We were recently engaged to assist a £5m turnover manufacturing business through a refinance process, which was lender driven for a number of specific reasons. Our role involved weekly cash flow and critical payments monitoring, assisting the company to manage through to drawdown of a new funding facility.

The company had a number of lenders who held security principally against its freehold premises, plant and machinery and a working capital facility using invoice finance. They had suffered losses and their position was exacerbated by several key factors, including contra debt and an ongoing legal dispute worsening an already overpaid position for the invoice funder. However, the company had a strong asset base and future prospects, and we found that the key obstacles to a successful refinance process were in the financial management of the company and their provision of information being deficient, and strategic management focus being misplaced at a critical time.

Cash is the lifeblood of a business. Whilst orders in three, six, 12 months’ time are a great story for growth, more critical in these circumstances is having the funds available to meet this weeks’ and months’ wages and critical supplier payments. A lack of focus on these areas and a lack of resource within the business to otherwise deal with sales and operations, left the financial controller stretched, stressed and fire-fighting day-to-day demands particularly around working capital.

The primary factors that enabled a successful conclusion here were the availability of assets within the business to support cash (additional asset finance was drawn down to support cash flow during the refinance period including payments critical to the company maintaining its going concern such as payroll). This also included the back-stop of a freehold property with equity, giving comfort to the incumbent lenders as well as offering boot collateral to allow the incoming lender to bridge to the refinance requirement. But not every business will have a balance sheet position to support in this way.

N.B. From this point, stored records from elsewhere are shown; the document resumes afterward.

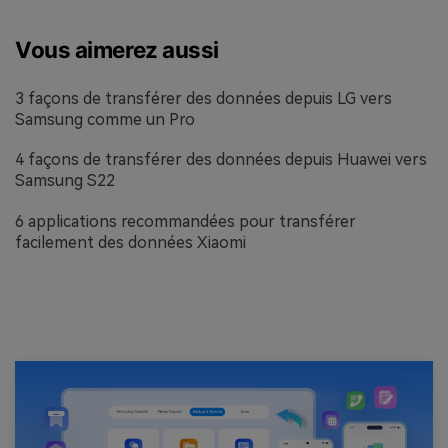
Vous aimerez aussi
3 façons de transférer des données depuis LG vers
Samsung comme un Pro
4 façons de transférer des données depuis Huawei vers
Samsung S22
6 applications recommandées pour transférer
facilement des données Xiaomi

This business was lucky. Whilst they took support and advice (not only from ourselves but also their accountant and another business advisor), allied to needing to manage the competing priorities in a difficult situation, ongoing communication was a real challenge for the lenders, particularly when the borrower was faced with difficult discussions and decisions. This highlights why intermediary help is so critical for business-owners in these situations, to both support management through a difficult and pressured time, assist with the provision of robust financial information and to better articulate the position and requirements to current and prospective funders, particularly where there are added layers of complexity such as existing or required lender priority positions to navigate.

Time for refinance?

More generally, why might a lender’s approach to a company or specific set of circumstances change?

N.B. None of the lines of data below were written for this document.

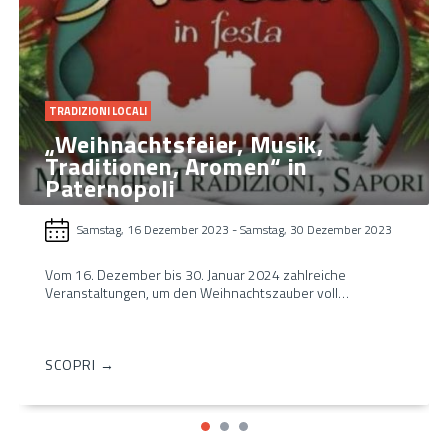
TRADIZIONI LOCALI
„Weihnachtsfeier, Musik,
Traditionen, Aromen“ in
Paternopoli
Samstag, 16 Dezember 2023
-
Samstag, 30 Dezember 2023
Vom 16. Dezember bis 30. Januar 2024 zahlreiche
Veranstaltungen, um den Weihnachtszauber voll…
SCOPRI →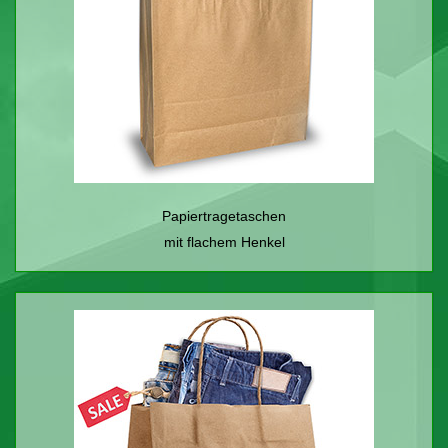
Papiertragetaschen
mit flachem Henkel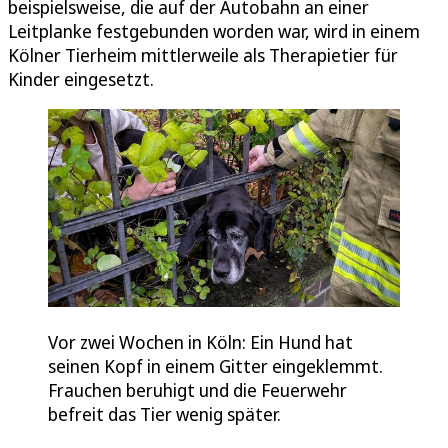
beispielsweise, die auf der Autobahn an einer
Leitplanke festgebunden worden war, wird in einem
Kölner Tierheim mittlerweile als Therapietier für
Kinder eingesetzt.
Vor zwei Wochen in Köln: Ein Hund hat
seinen Kopf in einem Gitter eingeklemmt.
Frauchen beruhigt und die Feuerwehr
befreit das Tier wenig später.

  • A change in the lender’s risk appetite profile
  • A broader change in lender strategies such as around client or hold size, or sector exposure
  • A change in your relationship team, giving a new “set of eyes”
  • Relationship fatigue, particularly where issues such as reporting requirements, facility covenants or issues identified at audit are not resolved to the lenders satisfaction

So what if you feel your bank/ funder is no longer the right fit for your business, or your lender appears to be seeking your exit? Even in the latter circumstances, providing there is no impending doomsday scenario dictating a need for them to otherwise protect their own position, then your lender is likely to support you through a realistic period to enable a refinance.

How we can help

The length and breadth of debt funders is now extensive, giving businesses potential access to multiple alternatives. For a mature business these include property lenders, other asset based lenders such as invoice finance and asset finance, cash flow lending, mezzanine and secondary funders, alternative and co-operative finance and unsecured lending. Criteria will vary but the choice is wide, so providing that you can meet either collateral, performance or servicing demands and are able to articulate your story and position and meet financial information requirements, you should have a realistic option or options to support your business through its next cycle.

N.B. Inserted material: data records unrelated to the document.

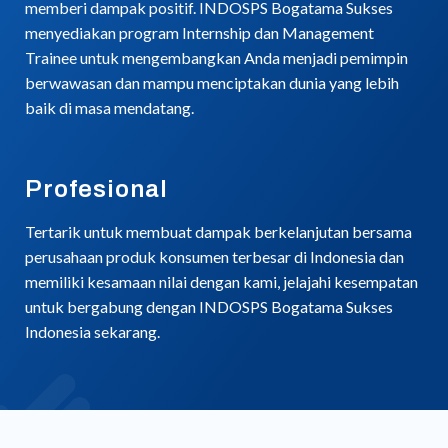
memberi dampak positif. INDOSPS Bogatama Sukses
menyediakan program Internship dan Management
Trainee untuk mengembangkan Anda menjadi pemimpin
berwawasan dan mampu menciptakan dunia yang lebih
baik di masa mendatang.
Profesional
Tertarik untuk membuat dampak berkelanjutan bersama
perusahaan produk konsumen terbesar di Indonesia dan
memiliki kesamaan nilai dengan kami, jelajahi kesempatan
untuk bergabung dengan INDOSPS Bogatama Sukses
Indonesia sekarang.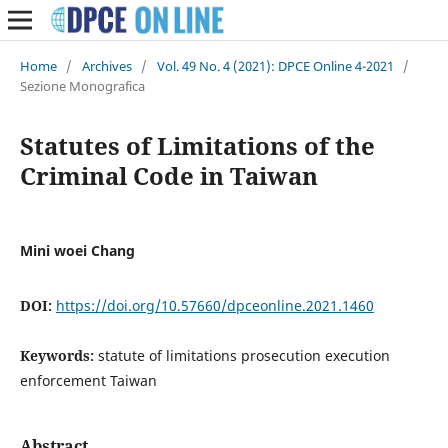
Home
/
Archives
/
Vol. 49 No. 4 (2021): DPCE Online 4-2021
/
Sezione Monografica
Statutes of Limitations of the
Criminal Code in Taiwan
Mini woei Chang
DOI:
https://doi.org/10.57660/dpceonline.2021.1460
Keywords:
statute of limitations prosecution execution
enforcement Taiwan
Abstract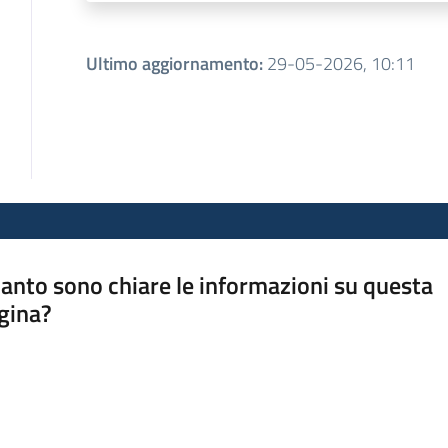
Ultimo aggiornamento
:
29-05-2026, 10:11
anto sono chiare le informazioni su questa
gina?
a da 1 a 5 stelle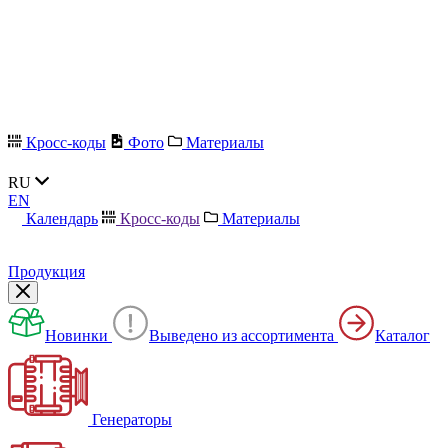
Кросс-коды
Фото
Материалы
RU
EN
Календарь
Кросс-коды
Материалы
Продукция
Новинки
Выведено из ассортимента
Каталог
Генераторы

We work with a multitude of banks, asset-based lenders (ABL) and other funders and intermediaries to identify and support refinance processes. Post-pandemic, your lender relationship may not be the right one for you and it is worth considering your options. Asset-based funding can provide wider benefits to your business, such as credit control (through factoring), bad debt protection, improving processes, practices and financial information and it can be scalable, helping support your business when you grow.